To the Trappist monk and noted author Thomas Merton, noise represented one of the biggest problems of our modern society—because when our heads are filled with noise, whether it’s self-generated or comes from our immediate environment, we go through life off balance and disconnected from our spiritual nature. In his book No Man is an Island, Merton writes that:
Everything in modern city life is calculated to keep man from entering into himself and thinking about spiritual things. Even with the best of intentions, a spiritual man finds himself exhausted and deadened, debased by the constant noise of machines, the dead air and glaring lights of offices and shops, the everlasting suggestions of advertising and propaganda.
John Michael Talbot, founder of the Little Portion Hermitage in Arkansas, explains the problem in a similar manner: “The world’s noise has a way of deflecting people from the deeper realities of life. It keeps us preoccupied with the superficial at the expense of the meaningful.” Or, as Anne Morrow Lindberg so eloquently states in the quote at the top of the page, noise stops us from hearing the “inner music”.
How do we hear the inner music?

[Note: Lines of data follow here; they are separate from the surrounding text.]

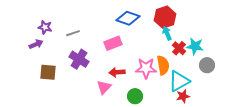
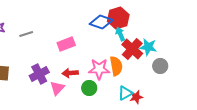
blue diamond: (128, 18) -> (101, 22), moved
red cross: (179, 48) -> (132, 49), size x1.5
purple cross: (79, 59) -> (39, 74), moved, turned 30
cyan triangle: (179, 81) -> (125, 93), moved, size x0.7
green circle: (135, 96) -> (89, 88), moved

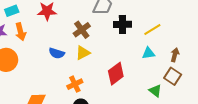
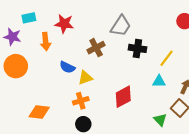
yellow line: (152, 30) -> (167, 58), turned -30
orange arrow: (21, 32) -> (46, 41), moved
yellow triangle: (83, 53) -> (85, 78), moved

By making time for stillness and solitude.
Talbot encourages us to take breaks from the stresses of the everyday, writing that places like monasteries, retreat centers and hermitages (which literally means the dwelling place of hermits), were created “so that people who wanted to hear the still, small voice of God could turn down the deafening and disquieting cacophony of sounds coming from a busy, bustling world.”
But since most of us have families and jobs and a retreat is out of the question, how do we find the space to hear our thoughts? Where can we access the silence and solitude that, in the words of Merton, allow us to “recuperate spiritual powers that may have been gravely damaged by the noise and rush of a pressurized existence”?
We need to set time aside to recharge our spiritual batteries.
You can do it in your own home. For me, this especially holds true on Sundays as I get ready for the new week. It’s a time to detach from work, and as Merton says “see all things in the light of faith.” This means expressing gratitude for the good in our life, asking for guidance with those things that trouble us, and trusting that our needs and concerns will be addressed.
(People) need enough silence and solitude in their lives to enable the deep inner voice of their true self to be heard at least occasionally. ~Merton
Is your schedule jam-packed with work, chores and family responsibilities 7 days a week? I suggest you can carve out this time early in the morning or later at night. Set the alarm 30 minutes earlier a couple of days a week. Say good-night to your significant other and retreat to the den or the quietest part of your home. Find the time for solitude. Talbot puts this in a religious context:
There’s nothing magical about solitude that makes God suddenly appear. God is everywhere all the time. It’s just that most of the time we are so busy with everything else that we don’t notice. But by practicing the discipline of solitude, we are creating a space in our lives where God can be with us.
When will you make time to hear the “inner music”?